O Facebook vai pagar cerca de 4,5 mil milhões de euros para não ser investigado por esta entidade pela segunda vez na última década. O processo surge na sequência do escândalo da fuga de milhões de dados da rede social para a consultora britânica Cambridge Analytica.

É a maior multa alguma vez aplicada pela FCT e representa todo o lucro registado pelo Facebook no 1º trimestre do ano - que praticamente duplicou face ao período homólogo do ano anterior -, de acordo com os resultados financeiros anunciados esta semana. A título de exemplo, este valor é o mesmo que já custou a recapitalização do Novo Banco em Portugal.

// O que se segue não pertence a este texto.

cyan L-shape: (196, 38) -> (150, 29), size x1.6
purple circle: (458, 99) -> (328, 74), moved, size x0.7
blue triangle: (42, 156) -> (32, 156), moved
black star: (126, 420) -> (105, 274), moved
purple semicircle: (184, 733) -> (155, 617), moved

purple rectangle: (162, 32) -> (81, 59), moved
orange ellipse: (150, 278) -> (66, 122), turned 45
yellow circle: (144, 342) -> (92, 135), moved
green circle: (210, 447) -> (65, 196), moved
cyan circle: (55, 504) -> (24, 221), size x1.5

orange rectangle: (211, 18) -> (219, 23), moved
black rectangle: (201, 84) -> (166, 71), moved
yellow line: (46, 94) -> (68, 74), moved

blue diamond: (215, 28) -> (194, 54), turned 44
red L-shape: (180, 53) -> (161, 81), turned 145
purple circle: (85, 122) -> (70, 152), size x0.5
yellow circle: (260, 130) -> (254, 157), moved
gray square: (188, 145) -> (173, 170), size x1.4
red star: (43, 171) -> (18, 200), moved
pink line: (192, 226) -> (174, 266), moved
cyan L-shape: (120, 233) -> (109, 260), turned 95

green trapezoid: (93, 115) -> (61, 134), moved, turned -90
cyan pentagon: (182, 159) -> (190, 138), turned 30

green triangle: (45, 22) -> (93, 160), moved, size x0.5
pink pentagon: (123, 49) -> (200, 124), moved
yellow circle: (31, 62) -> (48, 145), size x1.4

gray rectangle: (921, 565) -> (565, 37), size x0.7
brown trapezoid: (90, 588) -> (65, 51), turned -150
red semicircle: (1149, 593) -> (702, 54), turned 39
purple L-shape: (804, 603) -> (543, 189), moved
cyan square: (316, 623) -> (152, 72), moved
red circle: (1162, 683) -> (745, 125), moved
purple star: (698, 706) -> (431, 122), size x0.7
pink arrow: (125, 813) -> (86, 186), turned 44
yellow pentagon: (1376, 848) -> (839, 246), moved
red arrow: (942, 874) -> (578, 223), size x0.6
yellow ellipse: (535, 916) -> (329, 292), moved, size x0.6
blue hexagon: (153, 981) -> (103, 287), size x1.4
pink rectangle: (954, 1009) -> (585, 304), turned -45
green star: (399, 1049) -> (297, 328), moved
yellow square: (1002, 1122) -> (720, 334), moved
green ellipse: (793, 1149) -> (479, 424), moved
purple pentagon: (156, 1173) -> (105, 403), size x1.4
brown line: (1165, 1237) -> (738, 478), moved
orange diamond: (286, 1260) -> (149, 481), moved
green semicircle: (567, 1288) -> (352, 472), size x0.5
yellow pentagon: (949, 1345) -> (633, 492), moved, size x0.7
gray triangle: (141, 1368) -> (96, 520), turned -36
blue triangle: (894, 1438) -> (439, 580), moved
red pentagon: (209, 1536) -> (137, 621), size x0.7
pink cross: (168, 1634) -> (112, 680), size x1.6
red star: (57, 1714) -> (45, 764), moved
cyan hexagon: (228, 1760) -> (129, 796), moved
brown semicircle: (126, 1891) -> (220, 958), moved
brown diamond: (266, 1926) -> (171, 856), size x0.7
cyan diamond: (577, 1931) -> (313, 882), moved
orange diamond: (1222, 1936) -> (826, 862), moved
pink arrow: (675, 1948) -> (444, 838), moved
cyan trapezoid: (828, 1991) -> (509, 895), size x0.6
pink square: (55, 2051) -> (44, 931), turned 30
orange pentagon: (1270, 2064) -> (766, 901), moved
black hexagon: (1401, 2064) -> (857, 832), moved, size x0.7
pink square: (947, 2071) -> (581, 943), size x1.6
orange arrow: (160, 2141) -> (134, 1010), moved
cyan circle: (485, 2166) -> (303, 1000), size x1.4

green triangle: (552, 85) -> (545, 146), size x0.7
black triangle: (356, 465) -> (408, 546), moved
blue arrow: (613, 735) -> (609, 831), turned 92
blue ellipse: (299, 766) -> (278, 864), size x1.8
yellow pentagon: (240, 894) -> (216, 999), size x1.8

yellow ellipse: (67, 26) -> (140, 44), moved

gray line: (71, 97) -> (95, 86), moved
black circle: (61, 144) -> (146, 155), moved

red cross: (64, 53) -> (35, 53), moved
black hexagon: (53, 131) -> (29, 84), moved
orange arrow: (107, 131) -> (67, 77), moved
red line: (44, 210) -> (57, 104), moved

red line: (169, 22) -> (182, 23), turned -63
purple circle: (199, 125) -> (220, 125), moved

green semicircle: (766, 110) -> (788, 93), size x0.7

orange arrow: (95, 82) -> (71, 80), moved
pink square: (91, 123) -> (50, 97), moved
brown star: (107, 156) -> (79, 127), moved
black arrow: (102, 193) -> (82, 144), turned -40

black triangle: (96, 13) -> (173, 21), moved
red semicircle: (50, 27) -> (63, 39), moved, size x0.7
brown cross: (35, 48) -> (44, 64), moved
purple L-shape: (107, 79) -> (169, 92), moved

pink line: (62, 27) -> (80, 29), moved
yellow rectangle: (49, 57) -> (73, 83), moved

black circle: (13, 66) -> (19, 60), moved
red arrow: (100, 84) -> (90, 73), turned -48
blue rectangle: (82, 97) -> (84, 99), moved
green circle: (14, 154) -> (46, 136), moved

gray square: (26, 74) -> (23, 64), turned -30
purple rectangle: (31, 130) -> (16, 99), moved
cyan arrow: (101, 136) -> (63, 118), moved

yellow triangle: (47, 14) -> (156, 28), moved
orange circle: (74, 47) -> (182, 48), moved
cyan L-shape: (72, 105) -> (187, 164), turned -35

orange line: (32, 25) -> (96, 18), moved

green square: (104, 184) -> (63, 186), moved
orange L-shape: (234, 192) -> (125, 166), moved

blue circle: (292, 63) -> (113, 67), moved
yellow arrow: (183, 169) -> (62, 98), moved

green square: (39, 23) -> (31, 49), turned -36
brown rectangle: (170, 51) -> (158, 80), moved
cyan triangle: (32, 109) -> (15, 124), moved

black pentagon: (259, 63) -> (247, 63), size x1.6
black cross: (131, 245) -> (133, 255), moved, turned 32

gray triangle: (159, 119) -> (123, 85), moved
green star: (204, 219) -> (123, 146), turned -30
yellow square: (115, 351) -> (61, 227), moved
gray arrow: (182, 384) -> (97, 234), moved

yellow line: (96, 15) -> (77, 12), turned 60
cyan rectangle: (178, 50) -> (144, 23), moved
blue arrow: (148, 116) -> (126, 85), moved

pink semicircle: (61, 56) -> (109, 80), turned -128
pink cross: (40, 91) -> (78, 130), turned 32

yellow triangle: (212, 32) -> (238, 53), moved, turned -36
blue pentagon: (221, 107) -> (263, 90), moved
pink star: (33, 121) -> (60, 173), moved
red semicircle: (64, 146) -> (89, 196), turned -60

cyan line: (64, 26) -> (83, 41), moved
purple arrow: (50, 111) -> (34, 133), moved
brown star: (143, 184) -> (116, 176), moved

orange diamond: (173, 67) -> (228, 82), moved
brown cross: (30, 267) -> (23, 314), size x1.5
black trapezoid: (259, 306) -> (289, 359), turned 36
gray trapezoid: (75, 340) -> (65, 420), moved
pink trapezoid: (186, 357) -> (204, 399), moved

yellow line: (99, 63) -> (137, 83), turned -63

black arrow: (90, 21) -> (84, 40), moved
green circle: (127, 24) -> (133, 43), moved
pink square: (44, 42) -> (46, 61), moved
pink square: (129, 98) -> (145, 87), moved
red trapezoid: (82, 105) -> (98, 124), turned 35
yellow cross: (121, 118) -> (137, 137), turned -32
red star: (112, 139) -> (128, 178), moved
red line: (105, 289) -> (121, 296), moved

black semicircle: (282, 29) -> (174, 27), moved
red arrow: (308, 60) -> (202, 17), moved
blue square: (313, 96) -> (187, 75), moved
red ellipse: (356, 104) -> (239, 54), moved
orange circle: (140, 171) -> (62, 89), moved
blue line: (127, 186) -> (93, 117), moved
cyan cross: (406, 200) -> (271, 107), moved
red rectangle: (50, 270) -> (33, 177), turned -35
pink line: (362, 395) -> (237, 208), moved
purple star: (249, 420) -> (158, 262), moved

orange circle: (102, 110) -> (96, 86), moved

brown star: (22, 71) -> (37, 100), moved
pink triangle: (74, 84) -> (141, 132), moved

O acordo prevê ainda que o Facebook constitua um novo comité independente de privacidade, que regule as práticas da empresa nessa área. O juiz Timothy Kelly, do Tribunal Distrital dos EUA para o distrito de Columbia, classificou as violações de privacidade do Facebook de "impressionantes".

O entendimento com a FCT está a ser agora criticado por várias associações de defesa dos consumidores que consideram que continuam por resolver questões relacionadas com a forma como "as empresas tecnológicas recolhem, monitorizam e tratam as informações pessoais dos seus utilizadores".